I believe that I am making a positive impact in the world by advocating for an orphaned disease and for the support of cancer research. Speaking at the Pan Mass Challenge Heavy Hitter’s dinner in May, I helped raise awareness for such a great organization and raise more money for the cause. Similarly, by working with our family’s foundation, A Kids Brain Tumor Cure, I have helped to raise money in order to find non-toxic cures for pediatric brain tumors, some of which are being by patients today.

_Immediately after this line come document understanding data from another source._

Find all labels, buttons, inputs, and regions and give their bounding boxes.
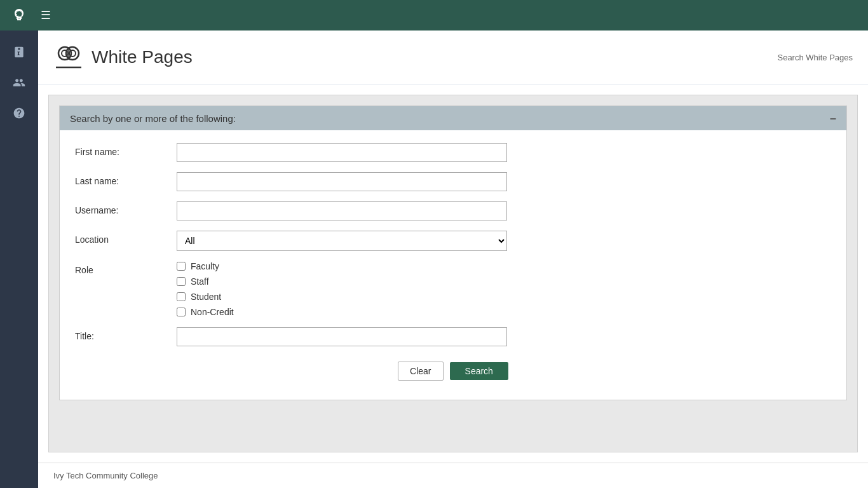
role-faculty-label: Faculty bbox=[191, 261, 219, 271]
footer: Ivy Tech Community College bbox=[38, 463, 868, 488]
username-row: Username: bbox=[75, 201, 831, 220]
role-label: Role bbox=[75, 261, 177, 275]
last-name-input[interactable] bbox=[177, 172, 507, 191]
page-title: White Pages bbox=[92, 47, 193, 67]
last-name-label: Last name: bbox=[75, 172, 177, 186]
collapse-button[interactable]: – bbox=[830, 112, 836, 124]
username-input[interactable] bbox=[177, 201, 507, 220]
title-control bbox=[177, 327, 507, 346]
username-label: Username: bbox=[75, 201, 177, 215]
role-noncredit-label: Non-Credit bbox=[191, 307, 234, 317]
role-noncredit-item[interactable]: Non-Credit bbox=[177, 307, 507, 317]
top-bar: ☰ bbox=[0, 0, 868, 30]
role-checkbox-group: Faculty Staff Student bbox=[177, 261, 507, 317]
breadcrumb: Search White Pages bbox=[777, 53, 853, 62]
hamburger-menu[interactable]: ☰ bbox=[41, 8, 51, 22]
content-area: White Pages Search White Pages Search by… bbox=[38, 30, 868, 488]
last-name-control bbox=[177, 172, 507, 191]
role-faculty-checkbox[interactable] bbox=[177, 262, 186, 271]
search-form-header[interactable]: Search by one or more of the following: … bbox=[60, 106, 846, 130]
title-input[interactable] bbox=[177, 327, 507, 346]
footer-text: Ivy Tech Community College bbox=[53, 471, 158, 480]
first-name-label: First name: bbox=[75, 143, 177, 157]
username-control bbox=[177, 201, 507, 220]
role-student-item[interactable]: Student bbox=[177, 292, 507, 302]
page-header: White Pages Search White Pages bbox=[38, 30, 868, 85]
title-label: Title: bbox=[75, 327, 177, 341]
role-student-label: Student bbox=[191, 292, 221, 302]
search-panel-container: Search by one or more of the following: … bbox=[48, 95, 858, 452]
location-control: All bbox=[177, 231, 507, 251]
role-staff-checkbox[interactable] bbox=[177, 277, 186, 286]
buttons-row: Clear Search bbox=[75, 362, 831, 381]
title-row: Title: bbox=[75, 327, 831, 346]
sidebar-item-people[interactable] bbox=[4, 69, 34, 97]
first-name-input[interactable] bbox=[177, 143, 507, 162]
form-body: First name: Last name: bbox=[60, 130, 846, 400]
white-panel: White Pages Search White Pages Search by… bbox=[38, 30, 868, 463]
location-label: Location bbox=[75, 231, 177, 245]
search-form-title: Search by one or more of the following: bbox=[70, 113, 236, 124]
role-staff-label: Staff bbox=[191, 276, 209, 287]
first-name-control bbox=[177, 143, 507, 162]
location-select[interactable]: All bbox=[177, 231, 507, 251]
role-staff-item[interactable]: Staff bbox=[177, 276, 507, 287]
search-button[interactable]: Search bbox=[450, 362, 508, 380]
first-name-row: First name: bbox=[75, 143, 831, 162]
role-row: Role Faculty Staff bbox=[75, 261, 831, 317]
svg-point-3 bbox=[69, 50, 76, 57]
last-name-row: Last name: bbox=[75, 172, 831, 191]
sidebar-item-book[interactable] bbox=[4, 38, 34, 66]
sidebar bbox=[0, 30, 38, 488]
role-control: Faculty Staff Student bbox=[177, 261, 507, 317]
page-title-section: White Pages bbox=[53, 42, 193, 72]
white-pages-icon bbox=[53, 42, 84, 72]
main-layout: White Pages Search White Pages Search by… bbox=[0, 30, 868, 488]
app-logo bbox=[10, 6, 28, 24]
clear-button[interactable]: Clear bbox=[398, 362, 443, 381]
role-faculty-item[interactable]: Faculty bbox=[177, 261, 507, 271]
location-row: Location All bbox=[75, 231, 831, 251]
search-form-box: Search by one or more of the following: … bbox=[59, 105, 847, 400]
sidebar-item-help[interactable] bbox=[4, 99, 34, 127]
svg-point-2 bbox=[62, 50, 68, 57]
role-noncredit-checkbox[interactable] bbox=[177, 308, 186, 316]
role-student-checkbox[interactable] bbox=[177, 292, 186, 301]
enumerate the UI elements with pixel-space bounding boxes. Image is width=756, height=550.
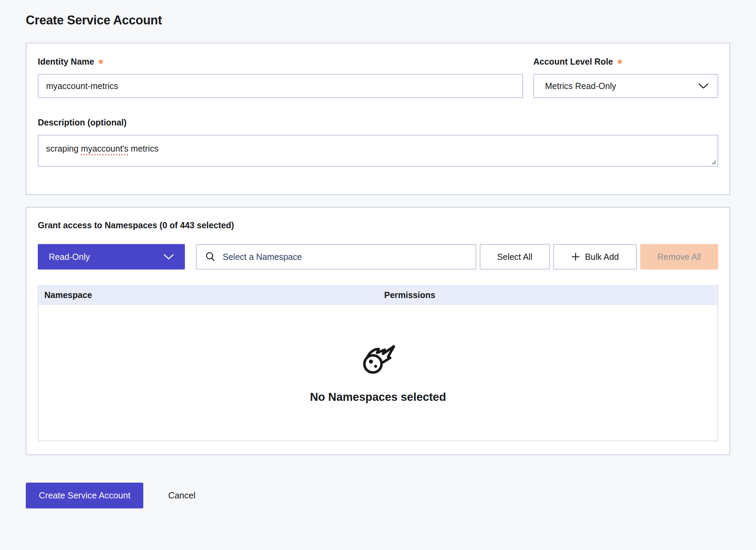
description-text-after: metrics [129,144,159,153]
description-label: Description (optional) [38,117,718,128]
permission-dropdown-value: Read-Only [49,252,90,262]
identity-name-label: Identity Name [38,56,523,67]
service-account-form-card: Identity Name Account Level Role Metrics… [26,43,730,195]
search-icon [205,251,216,262]
account-level-role-label-text: Account Level Role [533,56,613,67]
required-dot-icon [99,59,103,64]
plus-icon [571,252,580,261]
required-dot-icon [618,59,622,64]
namespaces-card: Grant access to Namespaces (0 of 443 sel… [26,207,730,455]
column-header-namespace: Namespace [38,290,378,300]
resize-handle-icon[interactable] [711,159,717,165]
identity-name-input[interactable] [38,74,523,98]
chevron-down-icon [698,83,709,89]
empty-state-message: No Namespaces selected [310,390,446,404]
chevron-down-icon [164,254,174,260]
identity-name-field-group: Identity Name [38,56,523,98]
select-all-label: Select All [497,252,533,262]
namespaces-toolbar: Read-Only Select All [38,244,718,270]
description-textarea[interactable]: scraping myaccount's metrics [38,135,718,167]
description-text-before: scraping [46,144,81,153]
page-title: Create Service Account [26,13,730,28]
cancel-button[interactable]: Cancel [166,490,197,501]
description-field-group: Description (optional) scraping myaccoun… [38,117,718,167]
description-label-text: Description (optional) [38,117,126,128]
account-level-role-select[interactable]: Metrics Read-Only [533,74,718,98]
namespaces-table-header: Namespace Permissions [38,285,718,305]
column-header-permissions: Permissions [378,290,718,300]
form-actions: Create Service Account Cancel [26,483,730,508]
create-service-account-page: Create Service Account Identity Name Acc… [0,0,756,508]
account-level-role-label: Account Level Role [533,56,718,67]
remove-all-label: Remove All [657,252,701,262]
namespaces-table-empty-state: No Namespaces selected [38,305,718,441]
select-all-button[interactable]: Select All [480,244,550,270]
comet-icon [359,342,397,375]
account-level-role-field-group: Account Level Role Metrics Read-Only [533,56,718,98]
identity-name-label-text: Identity Name [38,56,94,67]
description-text-misspelled: myaccount's [81,144,128,153]
namespace-search-input[interactable] [222,252,467,262]
bulk-add-button[interactable]: Bulk Add [553,244,637,270]
bulk-add-label: Bulk Add [585,252,619,262]
namespaces-heading: Grant access to Namespaces (0 of 443 sel… [38,220,718,230]
namespaces-table: Namespace Permissions No Namespaces sele… [38,285,718,441]
create-service-account-button[interactable]: Create Service Account [26,483,143,508]
permission-dropdown[interactable]: Read-Only [38,244,185,270]
account-level-role-selected-value: Metrics Read-Only [545,81,616,91]
namespace-search[interactable] [196,244,476,270]
remove-all-button[interactable]: Remove All [640,244,718,270]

I want to share my story now because I believe that the sooner we raise awareness, the sooner we can find a cure. Additionally, in this point in my life, I am a 16 year old girl, just starting Junior year of high school, a place where my parents never thought I would get to. For me, to be able to stand here and tell my story, is amazing. I am far enough away from the experience to reflect upon its impact on my life but still young enough and close enough to the experience to be able to feel the long-lasting effects that cancer has had on my life and my future.
Sharon Lin
Sharon Lin is a graduate of Stuyvesant High School in New York City. Her work has been recognized by the Scholastic Art & Writing Awards, the New York Times, the White House, the Philadelphia Office of Arts, Culture and the Creative Economy, and the Huffington Post. Her poetry appears in the Voices of the East Coast anthology, The Feminist Press, and the New York Public Library. Currently, she serves as the NYC Youth Poet Laureate. She is an editor for KidSpirit Magazine and a poetry reader for Polyphony HS. She currently attends the Massachusetts Institute of Technology and works as a researcher for the MIT Media Lab.
Tito Kuol
Tito is a 22 year old freshman at Harvard University from South Sudan. He was born in a village with no school, and with no means of access to education. Under his older brothers’ influence, he because a refugee at age 9 as a means to get an education in Kenya. Through a winding road he has found his way to Harvard. Tito’s story is inspiring, but as he succinctly put, he does not need his story to help himself, but he does need his story to help him do what it is he wants to do – start a school in his own village in South Sudan. Tito wants to make sure that no youth in South Sudan need to leave their home to get educated, and he is currently on a mission to find out how he can make that a reality.
Zach Fischer
Hardware oriented , film maker, hacker, musician.